Habrá quien considere algo frívola y hasta irrespetuosa la reducción de todo un encuentro bilateral España-Francia a una especie de duelo de curvas entre dos de sus representantes más conocidas en el ámbito de la prensa del corazón. Pero eso es lo que han decidido en general los medios de comunicación, atentos a los deseos de un público más interesado en las cuestiones de la vida mundana que en las aburridas disquisiciones sobre economía, terrorismo, obras públicas y demás rollos.

Parece lógico. Tradicionalmente, la relación entre los dos Estados ha sido desigual y no sólo porque España mantuviese durante los dos o tres últimos siglos una cierta actitud subalterna con respecto –y respeto– a su vecino del norte.

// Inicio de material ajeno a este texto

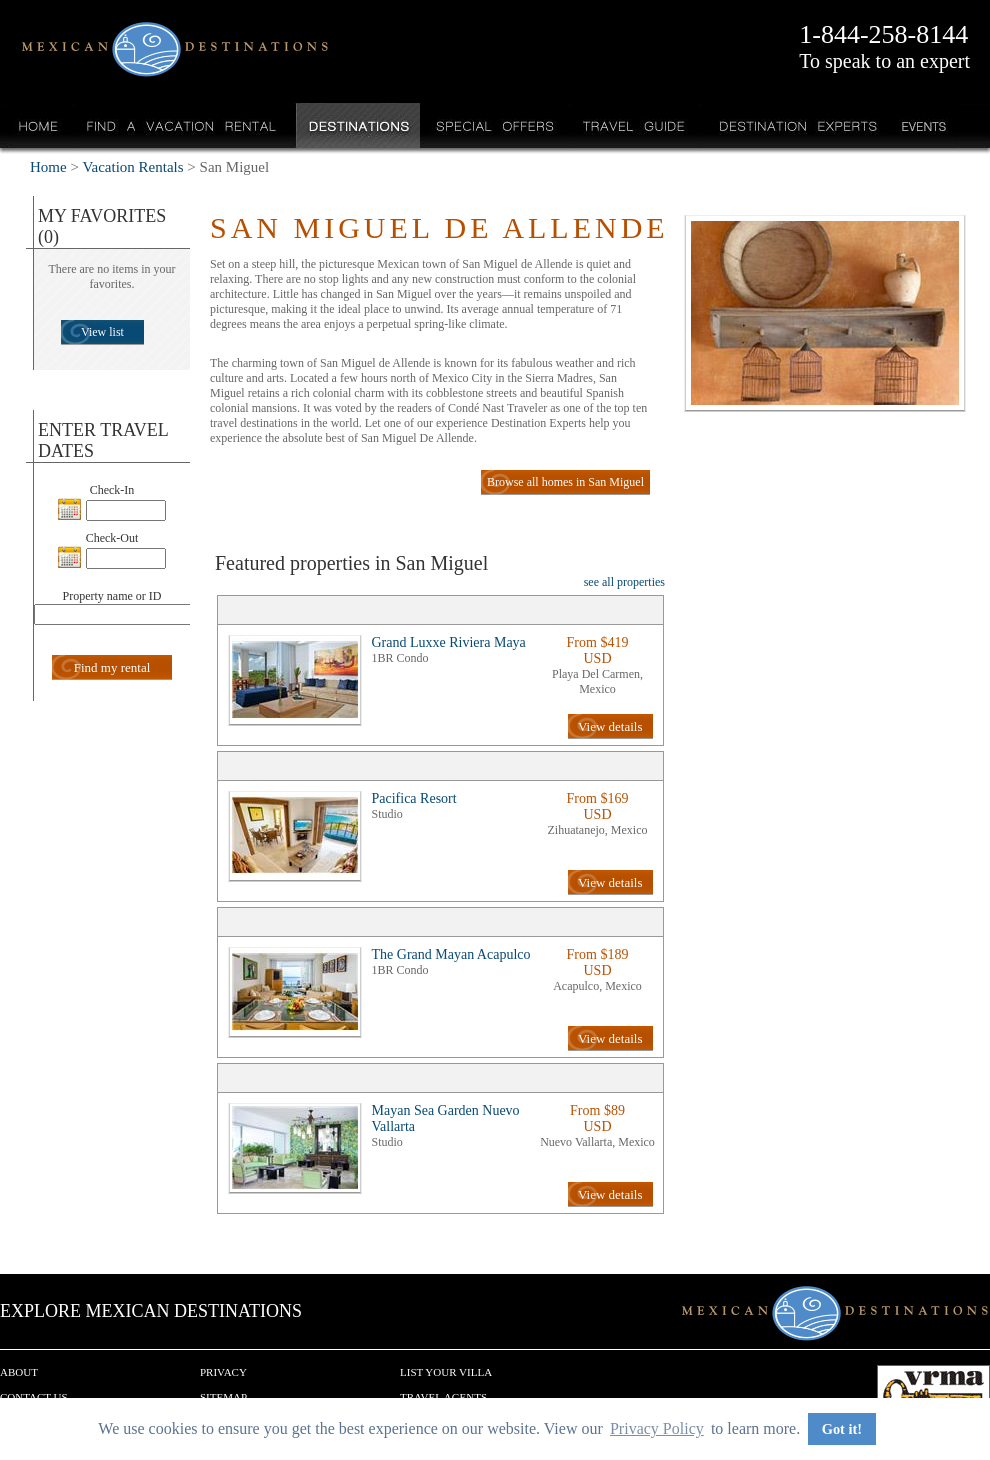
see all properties (624, 582)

Las diferencias son de mayor calado. Por ejemplo, los franceses eligen a su presidente mediante votación directa y con la cautela añadida de una segunda vuelta cuando se dé el caso de que el ganador no obtenga la mayoría absoluta en primera instancia. No ocurre lo mismo con su equivalente, el jefe del Estado español, cabeza de una dinastía –de origen francés, por cierto– que ocupa el cargo a perpetuidad y lo transmite en herencia a sus descendientes.

Poco tiene que ver la Francia republicana de la libertad, la igualdad y la fraternidad con el Reino de España reinstaurado por el general Franco hace treinta años, aunque las dos sean democracias de tipo liberal. Francia es una potencia nuclear y España tampoco. Francia disfruta de una renta per cápita que excede en varios miles de euros a la española, por más que el voluntarioso presidente Zapatero augurase hace medio año que esa cifra pronto sería superada por nuestra pujante economía. Y en fin: los franceses padecen exactamente la mitad de paro que los españoles.

No hay perspectiva alguna de que esa disímil situación vaya a cambiar, sino más bien a acentuarse, en los próximos años. De ahí que la agenda de este encuentro hispano-francés se haya centrado, como parece lógico, en los asuntos que de verdad interesan a la mayoría de los españoles, si se juzga por la proliferación de espacios de cotilleo que pueblan las programaciones de las teles de aquí.

A nadie debiera sorprender, en consecuencia, que el coloquio de alto nivel entre los dos Estados atendiese menos a los modelos económicos que a los de pasarela. Lo importante era y es discernir cual de las altas representantes de la belleza de uno y otro país ofrecía más dosis de glamour, de percha y de elegancia indumentaria. Los expertos en moda de la Corte dicen que España ha ganado ese torneo, aunque tal vez su opinión no coincida con la de los franceses, que por algo son los inventores del chovinismo. Con la diplomacia que conviene al caso, habrá que dejar el resultado en un empate. No vaya a ser que Sarkozy se enfade y Zapatero pierda la silla que le prestó en el G-20.